Ekonomist
- Type: Online magazine
- Format: Magazine
- Owner: BePositive
- Founder: Ljiljana Premović
- Editor: Ljiljana Premović
- Founded: 2014
- Headquarters: Podgorica, Montenegro
- Website: ekonomist.me

= Ekonomist (magazine) =

Ekonomist is a Montenegrin online magazine, founded in 2014 in Podgorica. Ekonomists primary focus is Montenegrin and world events, finances, business and economy. It aims at promoting good business practice and developing entrepreneurial awareness, as an important aspect of economic growth. Ekonomist is also the only FinTech portal in Montenegro, thus representing a platform for business and technology themes.
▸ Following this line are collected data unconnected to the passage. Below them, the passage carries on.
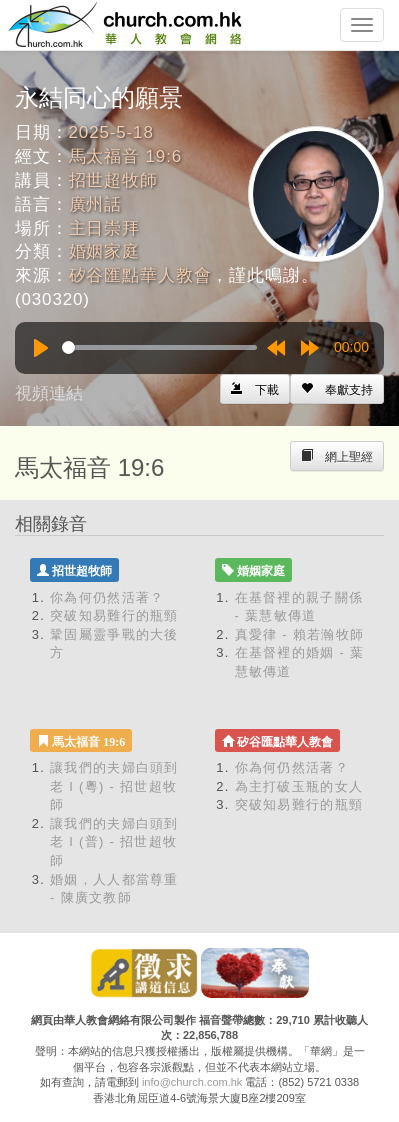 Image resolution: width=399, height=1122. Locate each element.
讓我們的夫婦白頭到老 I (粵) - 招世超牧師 (114, 786)
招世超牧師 (113, 180)
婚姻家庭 (104, 251)
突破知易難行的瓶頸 (114, 615)
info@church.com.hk (192, 1082)
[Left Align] (337, 389)
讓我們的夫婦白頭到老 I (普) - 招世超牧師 (114, 842)
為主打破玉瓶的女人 (299, 786)
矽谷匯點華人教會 (140, 275)
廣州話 (96, 204)
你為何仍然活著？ (107, 597)
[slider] (159, 347)
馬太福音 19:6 (125, 156)
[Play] (41, 348)
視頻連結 (49, 393)
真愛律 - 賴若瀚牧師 (300, 634) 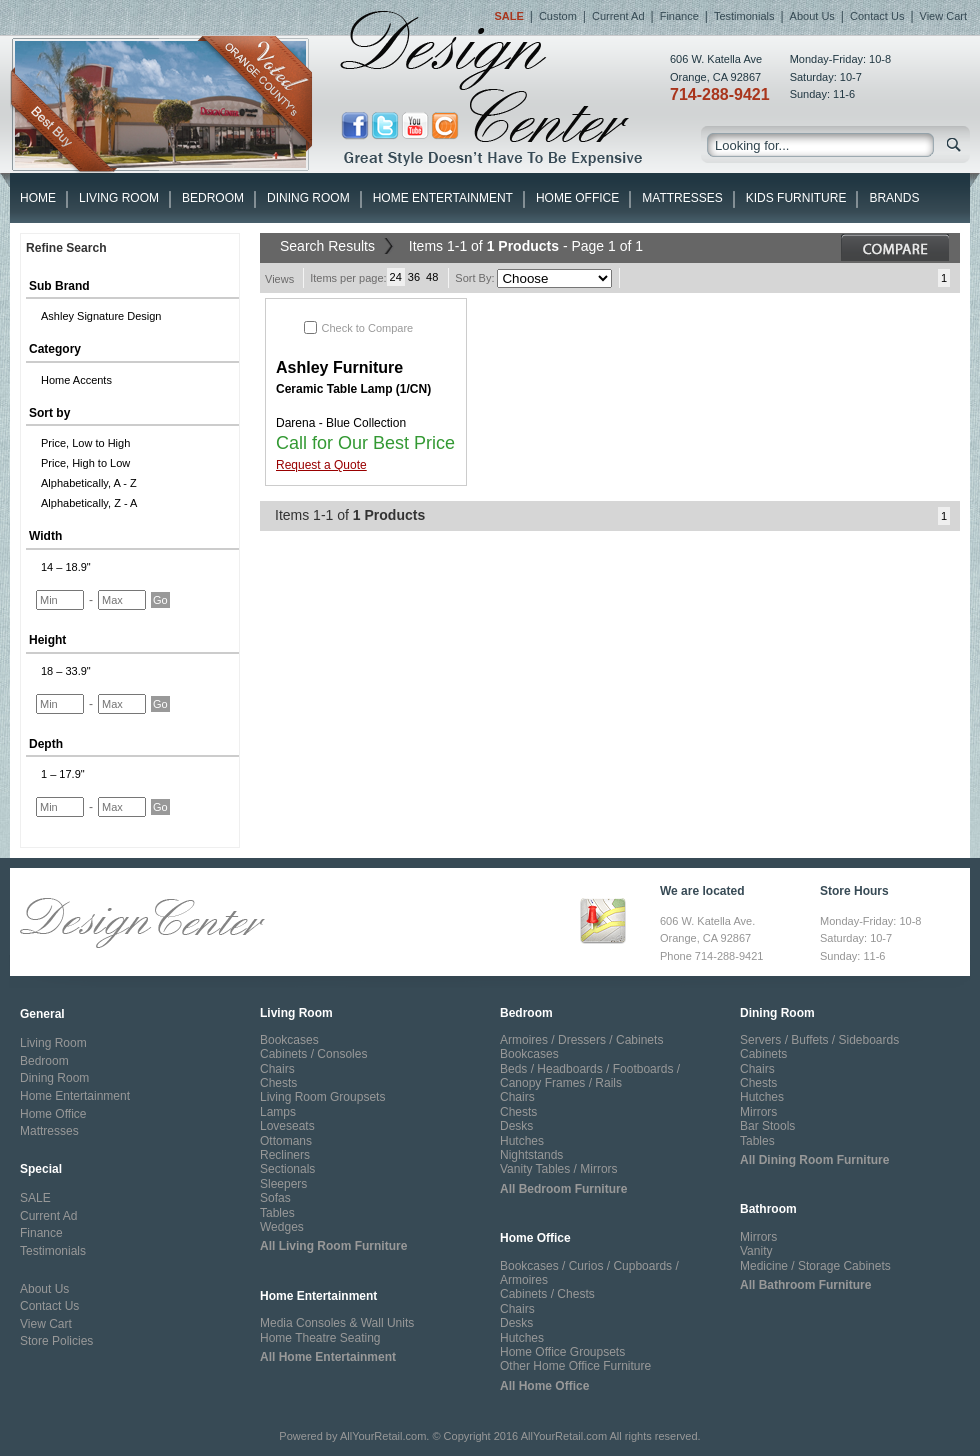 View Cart (943, 16)
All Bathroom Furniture (805, 1285)
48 (432, 277)
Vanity (756, 1251)
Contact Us (877, 16)
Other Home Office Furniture (575, 1366)
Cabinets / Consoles (313, 1054)
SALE (35, 1198)
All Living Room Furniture (333, 1246)
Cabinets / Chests (547, 1294)
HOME (38, 198)
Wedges (282, 1227)
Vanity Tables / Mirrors (559, 1169)
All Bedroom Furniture (563, 1189)
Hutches (522, 1141)
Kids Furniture (796, 198)
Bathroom (768, 1209)
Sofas (275, 1198)
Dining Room (308, 198)
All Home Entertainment (328, 1357)
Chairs (277, 1069)
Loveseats (287, 1126)
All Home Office (544, 1386)
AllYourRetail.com (383, 1436)
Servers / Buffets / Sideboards (819, 1040)
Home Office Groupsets (562, 1352)
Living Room (119, 198)
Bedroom (213, 198)
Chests (278, 1083)
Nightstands (531, 1155)
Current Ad (618, 16)
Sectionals (287, 1169)
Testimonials (744, 16)
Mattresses (682, 198)
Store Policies (56, 1341)
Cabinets (763, 1054)
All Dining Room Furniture (814, 1160)
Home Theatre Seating (320, 1338)
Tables (277, 1213)
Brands (894, 198)
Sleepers (283, 1184)
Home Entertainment (443, 198)
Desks (516, 1126)
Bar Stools (767, 1126)
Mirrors (758, 1112)
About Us (812, 16)
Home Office (577, 198)
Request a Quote (321, 465)
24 (396, 277)
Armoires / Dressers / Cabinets (581, 1040)
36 (414, 277)
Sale (508, 16)
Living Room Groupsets (322, 1097)
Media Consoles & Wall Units (337, 1323)
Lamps (278, 1112)
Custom (558, 16)
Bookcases (289, 1040)
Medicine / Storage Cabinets (815, 1266)
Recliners (285, 1155)
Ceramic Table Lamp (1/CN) (353, 389)
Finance (679, 16)
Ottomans (286, 1141)
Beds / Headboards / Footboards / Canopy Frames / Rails (590, 1076)
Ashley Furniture (339, 367) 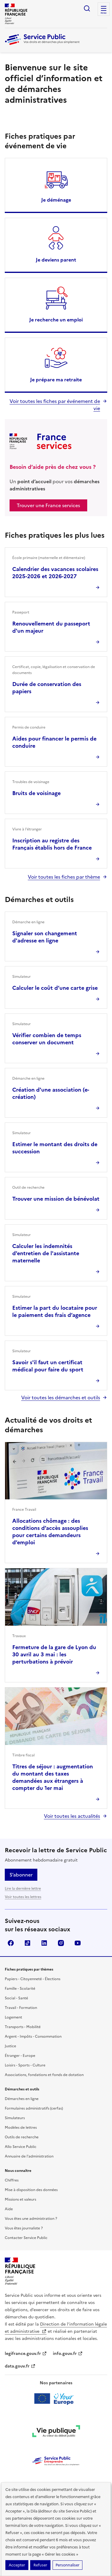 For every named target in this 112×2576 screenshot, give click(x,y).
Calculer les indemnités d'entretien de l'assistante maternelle (45, 1253)
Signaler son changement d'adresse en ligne (44, 937)
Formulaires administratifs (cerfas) (34, 2108)
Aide (9, 2209)
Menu (104, 13)
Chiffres (12, 2180)
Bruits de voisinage (36, 793)
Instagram (61, 1943)
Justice (10, 2046)
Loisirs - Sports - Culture (25, 2065)
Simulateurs (15, 2118)
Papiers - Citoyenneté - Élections (32, 1979)
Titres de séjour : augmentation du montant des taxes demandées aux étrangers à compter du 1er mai (52, 1777)
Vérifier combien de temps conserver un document (46, 1038)
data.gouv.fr (20, 2366)
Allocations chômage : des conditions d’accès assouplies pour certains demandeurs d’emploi (50, 1531)
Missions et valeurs (20, 2199)
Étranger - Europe (20, 2055)
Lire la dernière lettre (23, 1888)
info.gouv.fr (68, 2353)
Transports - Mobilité (23, 2027)
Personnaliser (67, 2565)
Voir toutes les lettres (23, 1897)
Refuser (40, 2565)
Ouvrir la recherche (87, 8)
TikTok (27, 1943)
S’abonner (21, 1874)
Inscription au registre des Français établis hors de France (52, 844)
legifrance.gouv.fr (26, 2353)
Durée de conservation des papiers (46, 687)
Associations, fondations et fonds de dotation (44, 2075)
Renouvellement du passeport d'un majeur (51, 627)
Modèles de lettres (21, 2127)
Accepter (17, 2565)
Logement (13, 2017)
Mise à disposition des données (31, 2190)
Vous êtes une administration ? (31, 2218)
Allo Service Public (20, 2146)
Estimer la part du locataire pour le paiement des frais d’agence (54, 1311)
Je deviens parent (56, 259)
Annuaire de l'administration (29, 2156)
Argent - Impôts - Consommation (33, 2036)
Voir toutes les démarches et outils (60, 1397)
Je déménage (56, 199)
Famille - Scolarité (20, 1988)
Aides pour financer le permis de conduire (54, 742)
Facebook (11, 1943)
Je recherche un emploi (56, 319)
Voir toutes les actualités (72, 1816)
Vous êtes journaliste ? (24, 2228)
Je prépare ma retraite (56, 379)
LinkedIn (44, 1943)
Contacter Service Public (26, 2237)
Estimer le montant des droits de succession (54, 1147)
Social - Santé (16, 1998)
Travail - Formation (21, 2007)
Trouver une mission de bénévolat (55, 1199)
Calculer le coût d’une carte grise (55, 988)
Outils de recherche (22, 2137)
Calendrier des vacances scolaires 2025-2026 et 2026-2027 (55, 572)
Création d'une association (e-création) (50, 1093)
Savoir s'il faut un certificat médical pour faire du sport (47, 1366)
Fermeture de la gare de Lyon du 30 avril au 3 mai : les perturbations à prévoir (54, 1654)
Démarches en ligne (22, 2098)
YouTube (78, 1943) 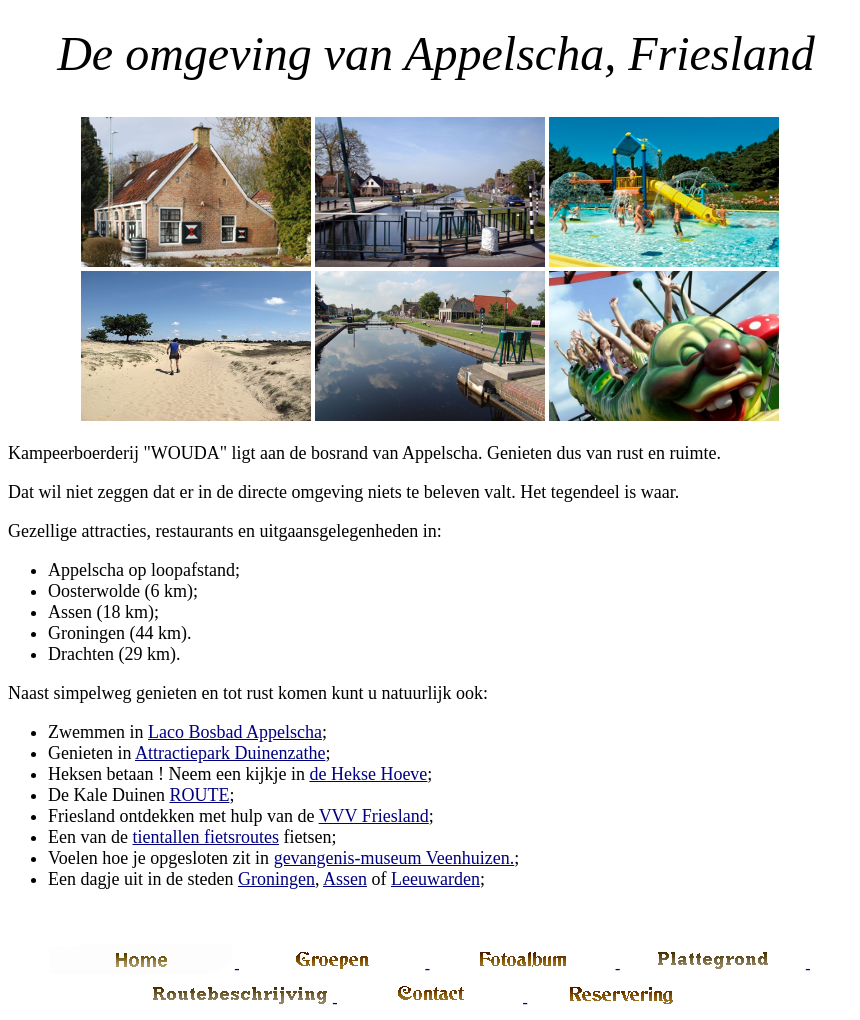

In addition to national and world news, it features interviews, opinions, and career advice. Editor in chief is Ljiljana Premović.

== History ==
Ekonomist was founded in 2014 in Podgorica, Montenegro. The magazine was established with the goal of providing accurate and objective news and analysis related to Montenegro's economy, business, and finance sectors. The magazine is published in Montenegrin and offers articles on a range of topics, including market trends, financial analysis, and policy developments. In addition to its online platform, the magazine has also published several print editions. Over the years, Ekonomist has become a leading source of economic news and analysis in Montenegro, and currently rank the 3rd best finance magazine.